After restarting, i found out that i can browse the web at least,
after having made such a mess 
I'm not advanced in Unix and i try learning the more i can,
focused on IPFW momentarily 

Please, help identifying wrong config lines/weaknesses in this setup, and advice what would be better/optimal instead.
I also hope that this thread would also help other people in my
position and anybody else wishing to learn more and more.

Any help and hints will be greatly appreciated !


Greetings,
Unixworld


----------



## Unixworld (Dec 8, 2009)

No one wants to give a hand ?


----------



## mickey (Dec 8, 2009)

My advice would be, to switch to PF, as it is generally considered superior to ipfw. No offence, I have been using ipfw myself for years, but now I am a happy PF user.
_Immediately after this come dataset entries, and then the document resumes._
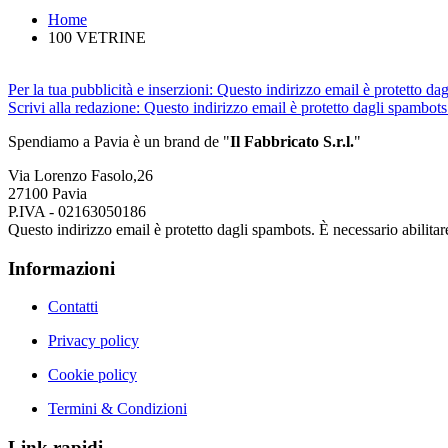
Home
100 VETRINE
Per la tua pubblicità e inserzioni:
Questo indirizzo email è protetto dag
Scrivi alla redazione:
Questo indirizzo email è protetto dagli spambots.
Spendiamo a Pavia è un brand de
"
Il Fabbricat
o S.r.l.
"
Via Lorenzo Fasolo,26
27100 Pavia
P.IVA - 02163050186
Questo indirizzo email è protetto dagli spambots. È necessario abilitar
Informazioni
Contatti
Privacy policy
Cookie policy
Termini & Condizioni
Link rapidi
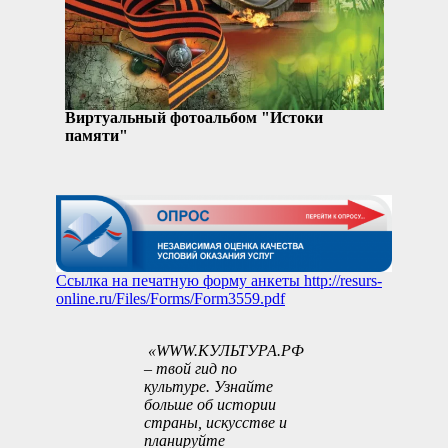
Виртуальный фотоальбом "Истоки
памяти"
Ссылка на печатную форму анкеты
http://resurs-
online.ru/Files/Forms/Form3559.pdf
«WWW.КУЛЬТУРА.РФ
– твой гид по
культуре. Узнайте
больше об истории
страны, искусстве и
планируйте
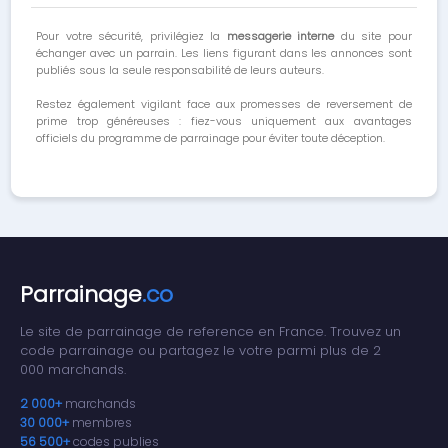
Pour votre sécurité, privilégiez la
messagerie interne
du site pour
échanger avec un parrain. Les liens figurant dans les annonces sont
publiés sous la seule responsabilité de leurs auteurs.
Restez également vigilant face aux promesses de reversement de
prime trop généreuses : fiez-vous uniquement aux avantages
officiels du programme de parrainage pour éviter toute déception.
Parrainage
.co
Le site de parrainage de reference en France. Trouvez un
code parrainage ou partagez le votre parmi plus de 2
000 marchands.
2 000+
marchands
30 000+
membres
56 500+
codes publies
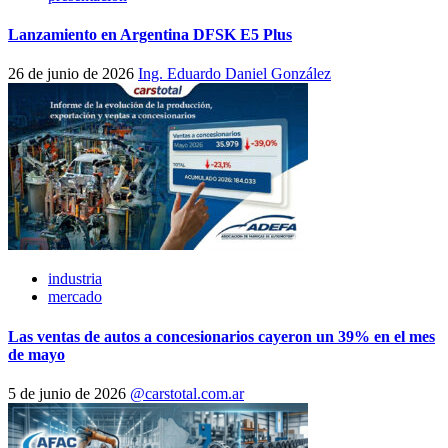
Lanzamiento en Argentina DFSK E5 Plus
26 de junio de 2026
Ing. Eduardo Daniel González
industria
mercado
Las ventas de autos a concesionarios cayeron un 39% en el mes
de mayo
5 de junio de 2026
@carstotal.com.ar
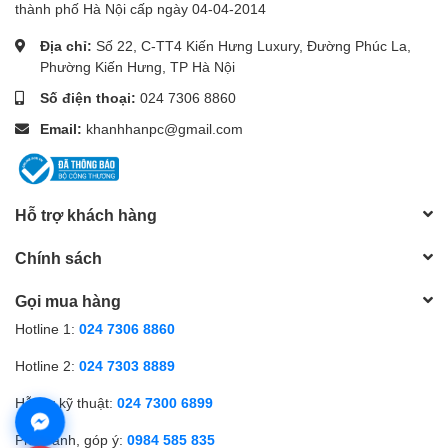
đặt bộ mở rộng sóng.
thành phố Hà Nội cấp ngày 04-04-2014
Địa chỉ:
Số 22, C-TT4 Kiến Hưng Luxury, Đường Phúc La,
Phường Kiến Hưng, TP Hà Nội
Số điện thoại:
024 7306 8860
Email:
khanhhanpc@gmail.com
Hỗ trợ khách hàng
Chính sách
Gọi mua hàng
Hotline 1:
024 7306 8860
Hotline 2:
024 7303 8889
Hỗ trợ kỹ thuật:
024 7300 6899
Phản ánh, góp ý:
0984 585 835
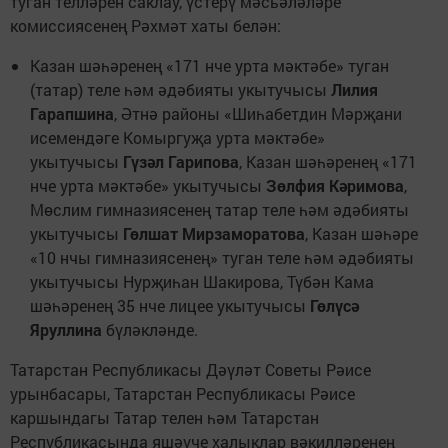
туган телләрен саклау, үстерү мәсьәләләре
комиссиясенең Рәхмәт хаты белән:
Казан шәһәренең «171 нче урта мәктәбе» туган
(татар) теле һәм әдәбияты укытучысы
Лилия
Гарапшина
, Әтнә районы «Шиһабетдин Мәрҗани
исемендәге Комыргуҗа урта мәктәбе»
укытучысы
Гүзәл Гарипова
, Казан шәһәренең «171
нче урта мәктәбе» укытучысы
Зөлфия Кәримова
,
Мөслим гимназиясенең татар теле һәм әдәбияты
укытучысы
Гөлшат Мирзаморатова
, Казан шәһәре
«10 нчы гимназиясенең» туган теле һәм әдәбияты
укытучысы Нурҗиһан Шакирова, Түбән Кама
шәһәренең 35 нче лицее укытучысы
Гөлүсә
Яруллина
бүләкләнде.
Татарстан Республикасы Дәүләт Советы Рәисе
урынбасары, Татарстан Республикасы Рәисе
каршындагы Татар телен һәм Татарстан
Республикасында яшәүче халыклар вәкилләренең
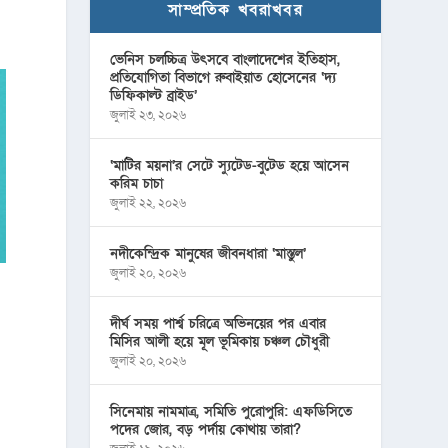
সাম্প্রতিক খবরাখবর
ভেনিস চলচ্চিত্র উৎসবে বাংলাদেশের ইতিহাস,
প্রতিযোগিতা বিভাগে রুবাইয়াত হোসেনের ‘দ্য
ডিফিকাল্ট ব্রাইড’
জুলাই ২৩, ২০২৬
‘মাটির ময়না’র সেটে স্যুটেড-বুটেড হয়ে আসেন
করিম চাচা
জুলাই ২২, ২০২৬
নদীকেন্দ্রিক মানুষের জীবনধারা ‘মাস্তুল’
জুলাই ২০, ২০২৬
দীর্ঘ সময় পার্শ্ব চরিত্রে অভিনয়ের পর এবার
মিসির আলী হয়ে মূল ভূমিকায় চঞ্চল চৌধুরী
জুলাই ২০, ২০২৬
সিনেমায় নামমাত্র, সমিতি পুরোপুরি: এফডিসিতে
পদের জোর, বড় পর্দায় কোথায় তারা?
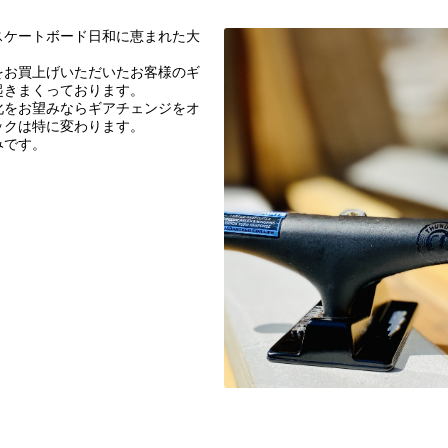
スケートボード日和に恵まれた大
をお買上げいただいたお客様のギ
起きまくっております。
化をお望みならギアチェンジをオ
ックは特に変わります。
みです。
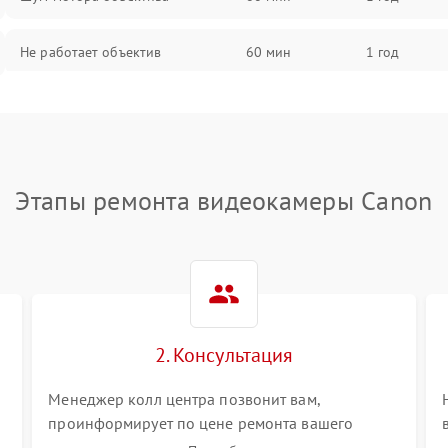
Не работает объектив
60 мин
1 год
Проблемы с автофокусом
60 мин
1 год
Не открывается крышка объектива
60 мин
1 год
Этапы ремонта видеокамеры Canon
Плохое качество изображения
60 мин
1 год
Не работает зум
60 мин
1 год
Не работает стабилизация
60 мин
1 год
изображения
2. Консультация
Менеджер колл центра позвонит вам,
проинформирует по цене ремонта вашего
видеокамеры а также ответит на все ваши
If you decide to go with IPFW, you should change it's default to deny, so that rule 65535 denies everything, in case something gets through there.


----------



## Unixworld (Dec 8, 2009)

Hey, Mickey, and thanx for answering.

Well, ok, i think starting with PF now, when i do not have enough
IPFW skills would be far too much for me 

I (try) learn how all this works, i know IPFW is hard,
but won't quit that easily 

So, my ask was more in the way "tell me, if i have made a good
rules table, cause i'm not sure for holes", i wanted to ask people for assistance in finding mistakes/holes/dumb lines 
in the table.

I know for the last rule 65535, but it's system rule and cannot be modified. The example table was made for Mac OS X 10.6.

Could you please point out unnecessary/wrong stuff in my trial
table otherwise, just to know if i am on the right path ?

Thanx !


----------



## mickey (Dec 9, 2009)

It's been a while since I used ipfw, but lets see...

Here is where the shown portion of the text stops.